4. How to recognize fraudulent from legitimate emails

Fraudulent e-mails and web sites are designed to deceive you and can be difficult to distinguish from the real thing. You should be suspicious of any e-mail that requests your personal or account information.

Most legitimate companies, including METRO, will never use an e-mail to ask you to provide or verify your personal or account information.

False sense of urgency. Many phishing e-mails try to deceive you with the threat that your account will be in jeopardy if it’s not updated right away or that it has been compromised. An e-mail that urgently requests you to supply sensitive personal information is typically fraudulent. Legitimate: METRO will occasionally alert you to possible news, important facts, scheduled maintenance, marketing & promotional news, or encourage the use of our product & services. This will be done either through an email followed by information on the website.
Fake links. Many phishing e-mails have a link that looks valid, but send you to a fraudulent site that may or may not have a URL different from the link. Check where a link is going by moving your mouse over the link in the e-mail and looking at the URL in the bottom bar of the browser. If it looks suspicious, don't click it. Legitimate links:
Misspellings and bad grammar. Fake e-mails often, but not always, contain misspellings, poor grammar, missing words, and gaps in logic. These types of mistakes help scammers avoid spam filters. Legitimate: For quality control, all communication via website and emails are proofed at the development stage before being published or transmitted.
Sender's e-mail address. To give you a false sense of security, the “From” line may include an official-looking e-mail address. The address may actually be copied from a genuine one. The e-mail address can easily be altered, so it’s not an indication of the validity of any e-mail communication. Legitimate: email.sdmcu.org
Our email address: memberservices@sdmcu.org
When in doubt, 'right-click' on the unopened email's subject line and choose Internet Headers. Scan the information for @email.sdmcu.org or @sdmcu.org.
Generic greeting. A typical phishing e-mail has a generic greeting, such as “Dear Customer,” but legitimate e-mails may use one too. Legitimate: Credit Unions address account holders as 'members' not customers.
Deceptive URLs. Some scammers will insert a fake browser address bar over the real one, so it looks like you’re on a legitimate site. The words may be slightly altered by adding, omitting, or transposing letters. Even if a URL contains the word "SDMCU," it may not be a San Diego Metropolitan Credit Union web site. Legitimate: https://www.sdmcu.org/home
or https://www.sdmcu.org/home/home
Out-of-place lock icon. Make sure there is a secure lock icon in the status bar at the bottom of the browser window. Some fake sites will put this icon inside the window to deceive you. Legimate: Lower right hand corner or after the address bar. Always verify the URL as ‘https://’. The ‘s’ stands for ‘secure’ and indicates the site is encrypted.
Report Suspicious Emails to: memberservices@sdmcu.org

5. Use antivirus software

Antivirus software identifies infected e-mail attachments and other virus carriers before they have a chance to damage your computer. Bundled software packages combine antivirus software and personal firewalls for $60 to $80.

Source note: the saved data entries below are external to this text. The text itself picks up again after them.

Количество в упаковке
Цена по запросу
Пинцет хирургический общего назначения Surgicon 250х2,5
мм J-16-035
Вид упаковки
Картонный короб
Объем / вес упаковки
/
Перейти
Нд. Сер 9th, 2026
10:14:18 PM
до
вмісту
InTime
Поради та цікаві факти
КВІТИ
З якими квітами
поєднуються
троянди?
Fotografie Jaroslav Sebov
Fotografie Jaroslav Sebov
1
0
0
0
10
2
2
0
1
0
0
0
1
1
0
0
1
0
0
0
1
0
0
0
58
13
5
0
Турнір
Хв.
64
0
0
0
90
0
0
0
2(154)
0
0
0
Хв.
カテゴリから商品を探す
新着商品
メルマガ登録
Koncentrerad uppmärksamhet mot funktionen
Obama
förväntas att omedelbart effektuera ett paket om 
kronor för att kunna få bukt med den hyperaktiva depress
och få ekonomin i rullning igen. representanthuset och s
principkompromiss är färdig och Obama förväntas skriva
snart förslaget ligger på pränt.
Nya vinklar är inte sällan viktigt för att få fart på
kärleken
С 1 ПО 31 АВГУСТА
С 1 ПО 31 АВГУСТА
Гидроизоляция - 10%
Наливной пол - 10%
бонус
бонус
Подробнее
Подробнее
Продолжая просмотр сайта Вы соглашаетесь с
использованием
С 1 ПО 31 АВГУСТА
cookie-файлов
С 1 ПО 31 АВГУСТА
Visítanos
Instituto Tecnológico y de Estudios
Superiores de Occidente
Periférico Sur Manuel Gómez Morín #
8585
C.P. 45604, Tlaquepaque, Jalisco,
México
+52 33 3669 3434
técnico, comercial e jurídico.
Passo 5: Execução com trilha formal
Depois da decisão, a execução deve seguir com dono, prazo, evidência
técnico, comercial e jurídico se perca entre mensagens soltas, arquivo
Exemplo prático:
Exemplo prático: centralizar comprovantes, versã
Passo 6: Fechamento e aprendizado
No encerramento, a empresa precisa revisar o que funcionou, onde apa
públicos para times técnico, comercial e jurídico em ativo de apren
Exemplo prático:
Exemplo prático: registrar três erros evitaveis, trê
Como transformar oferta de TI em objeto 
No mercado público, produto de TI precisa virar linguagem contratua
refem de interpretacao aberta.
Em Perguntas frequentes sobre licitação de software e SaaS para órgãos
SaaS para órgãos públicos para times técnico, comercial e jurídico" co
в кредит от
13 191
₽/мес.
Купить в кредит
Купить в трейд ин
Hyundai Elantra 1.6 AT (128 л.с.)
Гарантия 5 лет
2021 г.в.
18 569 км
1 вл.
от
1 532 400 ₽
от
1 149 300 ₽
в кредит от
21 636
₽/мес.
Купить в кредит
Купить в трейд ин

6. Regularly update antivirus software

Since new viruses emerge every day, the companies that make antivirus programs allow computer owners to subscribe to updates to catch the latest versions.

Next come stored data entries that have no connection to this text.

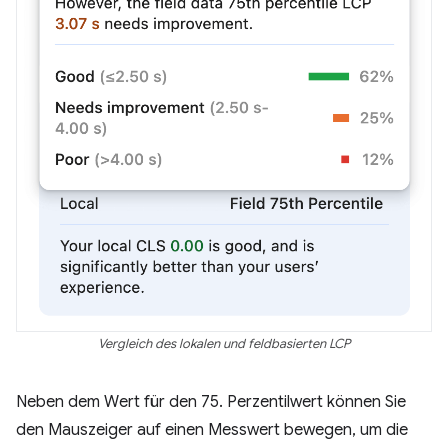
Vergleich des lokalen und feldbasierten LCP
Neben dem Wert für den 75. Perzentilwert können Sie
den Mauszeiger auf einen Messwert bewegen, um die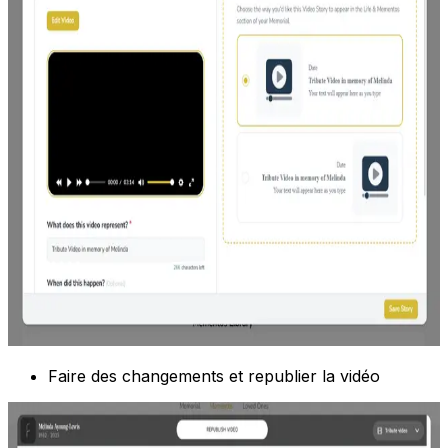
Faire des changements et republier la vidéo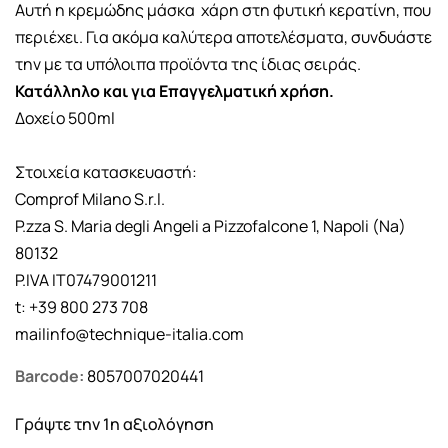
Αυτή η κρεμώδης μάσκα χάρη στη φυτική κερατίνη, που
περιέχει. Για ακόμα καλύτερα αποτελέσματα, συνδυάστε
την με τα υπόλοιπα προϊόντα της ίδιας σειράς.
Κατάλληλο και για Επαγγελματική χρήση.
Δοχείο 500ml
Στοιχεία κατασκευαστή:
Comprof Milano S.r.l.
P.zza S. Maria degli Angeli a Pizzofalcone 1, Napoli (Na)
80132
P.IVA IT07479001211
t: +39 800 273 708
mailinfo@technique-italia.com
Barcode:
8057007020441
Γράψτε την 1η αξιολόγηση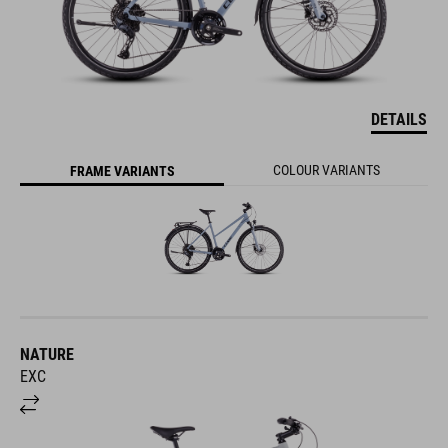
DETAILS
COLOUR VARIANTS
FRAME VARIANTS
NATURE
EXC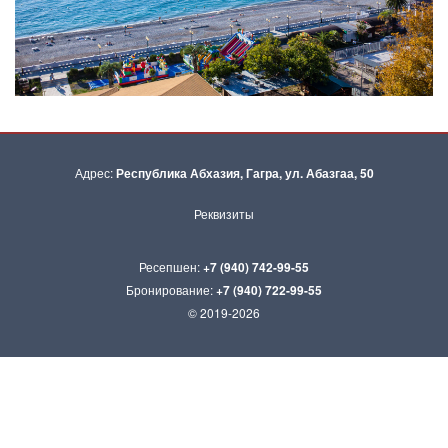
Адрес:
Республика Абхазия, Гагра, ул. Абазгаа, 50
Реквизиты
Ресепшен:
+7 (940) 742-99-55
Бронирование:
+7 (940) 722-99-55
© 2019-2026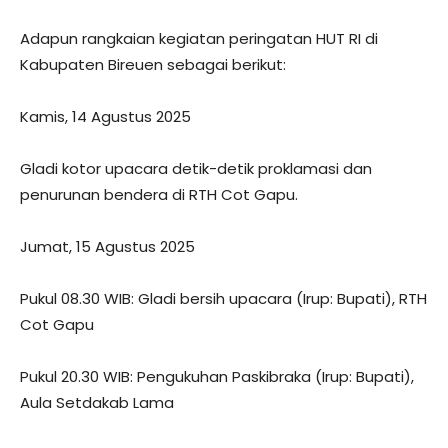
Adapun rangkaian kegiatan peringatan HUT RI di
Kabupaten Bireuen sebagai berikut:
Kamis, 14 Agustus 2025
Gladi kotor upacara detik-detik proklamasi dan
penurunan bendera di RTH Cot Gapu.
Jumat, 15 Agustus 2025
Pukul 08.30 WIB: Gladi bersih upacara (Irup: Bupati), RTH
Cot Gapu
Pukul 20.30 WIB: Pengukuhan Paskibraka (Irup: Bupati),
Aula Setdakab Lama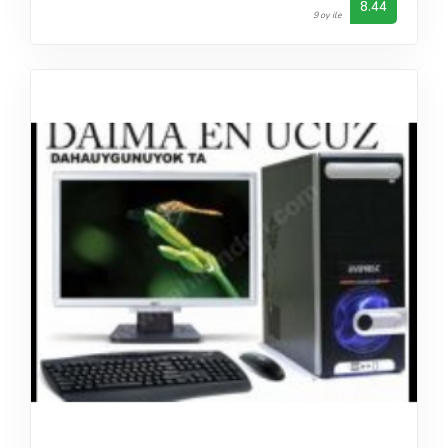
8.44
9 oy ile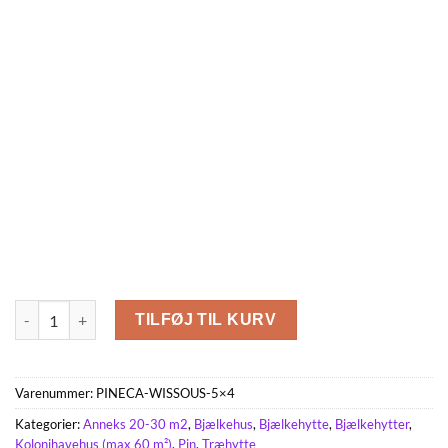
WISSOUS 19.9m² (5×4) antal
TILFØJ TIL KURV
Varenummer:
PINECA-WISSOUS-5×4
Kategorier:
Anneks 20-30 m2
,
Bjælkehus
,
Bjælkehytte
,
Bjælkehytter
,
Kolonihavehus (max 60 m²)
,
Pin
,
Træhytte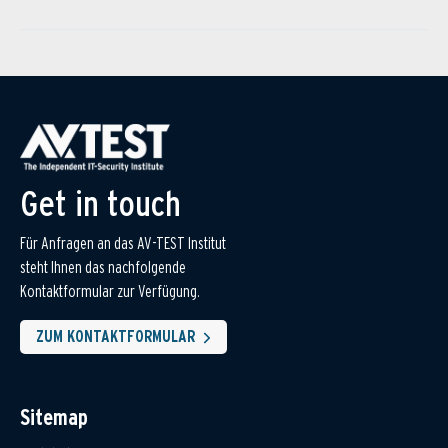
Get in touch
Für Anfragen an das AV-TEST Institut
steht Ihnen das nachfolgende
Kontaktformular zur Verfügung.
ZUM KONTAKTFORMULAR
Sitemap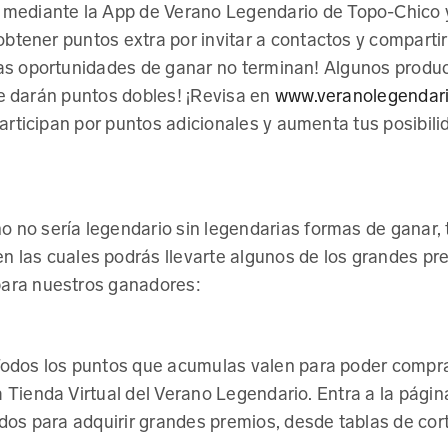
s mediante la App de Verano Legendario de Topo-Chico y
btener puntos extra por invitar a contactos y compartir
 las oportunidades de ganar no terminan! Algunos produ
Te darán puntos dobles! ¡Revisa en
www.veranolegendar
app Sevenly
articipan por puntos adicionales y aumenta tus posibili
o no sería legendario sin legendarias formas de ganar
n las cuales podrás llevarte algunos de los grandes pr
para nuestros ganadores:
odos los puntos que acumulas valen para poder compr
a Tienda Virtual del Verano Legendario. Entra a la págin
os para adquirir grandes premios, desde tablas de cor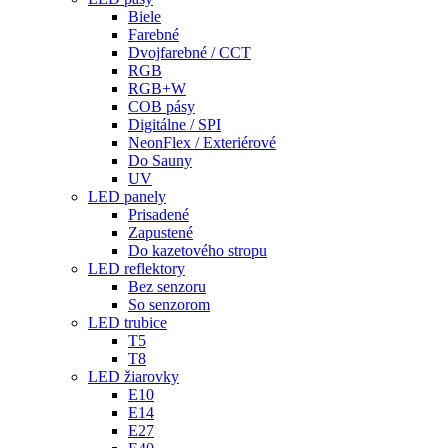
Biele
Farebné
Dvojfarebné / CCT
RGB
RGB+W
COB pásy
Digitálne / SPI
NeonFlex / Exteriérové
Do Sauny
UV
LED panely
Prisadené
Zapustené
Do kazetového stropu
LED reflektory
Bez senzoru
So senzorom
LED trubice
T5
T8
LED žiarovky
E10
E14
E27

7. Create strong passwords

Hackers easily can steal the information used to create common passwords such as your birthday or a pet’s name. They also have access to programs that will plug in every known word from the dictionary in an attempt to crack your passwords. Strong passwords avoid personal information, login names, or adjacent keyboard symbols. Instead, they combine numbers and letters in passwords that contain at least eight characters.

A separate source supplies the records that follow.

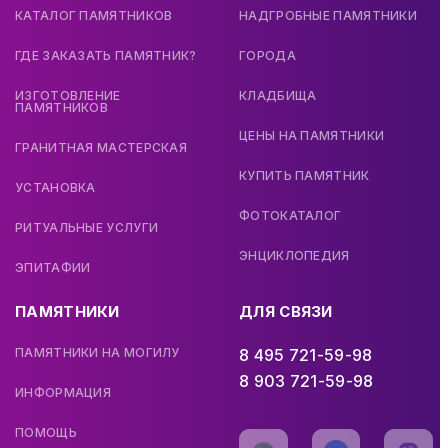
КАТАЛОГ ПАМЯТНИКОВ
НАДГРОБНЫЕ ПАМЯТНИКИ
ГДЕ ЗАКАЗАТЬ ПАМЯТНИК?
ГОРОДА
ИЗГОТОВЛЕНИЕ
КЛАДБИЩА
ПАМЯТНИКОВ
ЦЕНЫ НА ПАМЯТНИКИ
ГРАНИТНАЯ МАСТЕРСКАЯ
КУПИТЬ ПАМЯТНИК
УСТАНОВКА
ФОТОКАТАЛОГ
РИТУАЛЬНЫЕ УСЛУГИ
ЭНЦИКЛОПЕДИЯ
ЭПИТАФИИ
ПАМЯТНИКИ
ДЛЯ СВЯЗИ
ПАМЯТНИКИ НА МОГИЛУ
8 495 721-59-98
8 903 721-59-98
ИНФОРМАЦИЯ
ПОМОЩЬ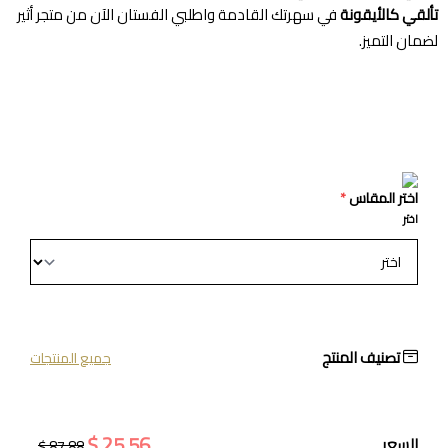
تألقي كالأيقونة
في سهرتك القادمة واطلبي الفستان الآن من متجر أثير
لضمان التميز.
اختر المقاس
*
اختر
تصنيف المنتج
جميع المنتجات
25.56 $
السعر
87.88 $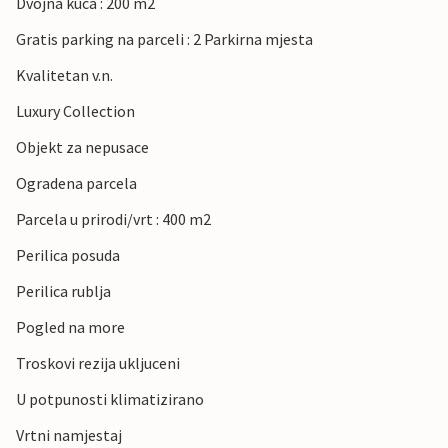
Dvojna kuca : 200 m2
Gratis parking na parceli : 2 Parkirna mjesta
Kvalitetan v.n.
Luxury Collection
Objekt za nepusace
Ogradena parcela
Parcela u prirodi/vrt : 400 m2
Perilica posuda
Perilica rublja
Pogled na more
Troskovi rezija ukljuceni
U potpunosti klimatizirano
Vrtni namjestaj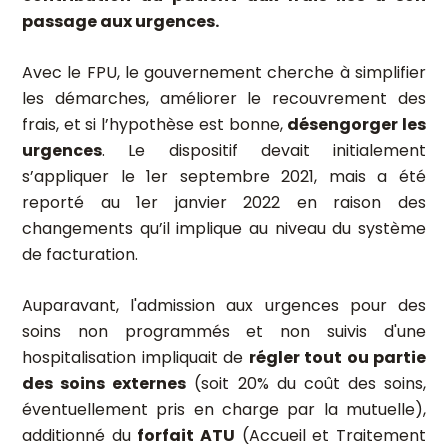
passage aux urgences.
Avec le FPU, le gouvernement cherche à simplifier
les démarches, améliorer le recouvrement des
frais, et si l’hypothèse est bonne,
désengorger les
urgences
. Le dispositif devait initialement
s’appliquer le 1er septembre 2021, mais a été
reporté au 1er janvier 2022 en raison des
changements qu’il implique au niveau du système
de facturation.
Auparavant, l'admission aux urgences pour des
soins non programmés et non suivis d'une
hospitalisation impliquait de
régler tout ou partie
des soins externes
(soit 20% du coût des soins,
éventuellement pris en charge par la mutuelle),
additionné du
forfait ATU
(Accueil et Traitement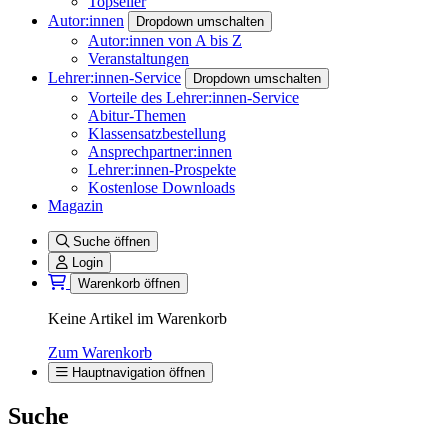
Topseller
Autor:innen
Dropdown umschalten
Autor:innen von A bis Z
Veranstaltungen
Lehrer:innen-Service
Dropdown umschalten
Vorteile des Lehrer:innen-Service
Abitur-Themen
Klassensatzbestellung
Ansprechpartner:innen
Lehrer:innen-Prospekte
Kostenlose Downloads
Magazin
Suche öffnen
Login
Warenkorb öffnen
Keine Artikel im Warenkorb
Zum Warenkorb
Hauptnavigation öffnen
Suche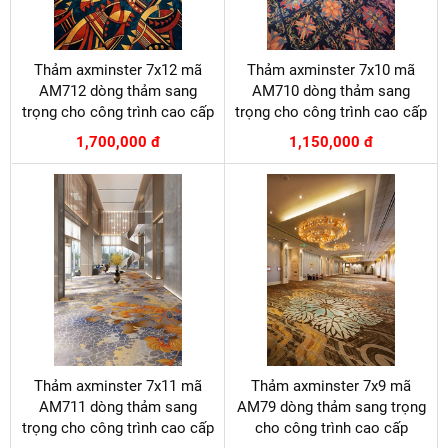
Thảm axminster 7x12 mã
Thảm axminster 7x10 mã
AM712 dòng thảm sang
AM710 dòng thảm sang
trọng cho công trình cao cấp
trọng cho công trình cao cấp
1,700,000 đ
1,150,000 đ
Thảm axminster 7x11 mã
Thảm axminster 7x9 mã
AM711 dòng thảm sang
AM79 dòng thảm sang trọng
trọng cho công trình cao cấp
cho công trình cao cấp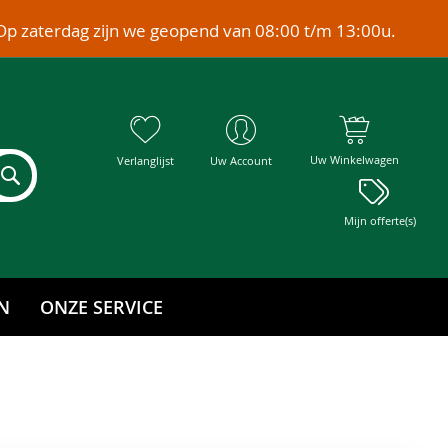
Op zaterdag zijn we geopend van 08:00 t/m 13:00u.
Uw Winkelwagen
Verlanglijst
Uw Account
Mijn offerte(s)
N
ONZE SERVICE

8. If you have a high-speed connection, install a personal firewall

This hardware blocks hackers who attempt to locate your computer or access your files. Personal firewalls range from about $40 to $50 depending on whether you buy it packaged or purchase it from a major vendor as a download. Virus protection alone runs about $35 to $450, and annual updates run about $30 to $35, depending on vendor and features.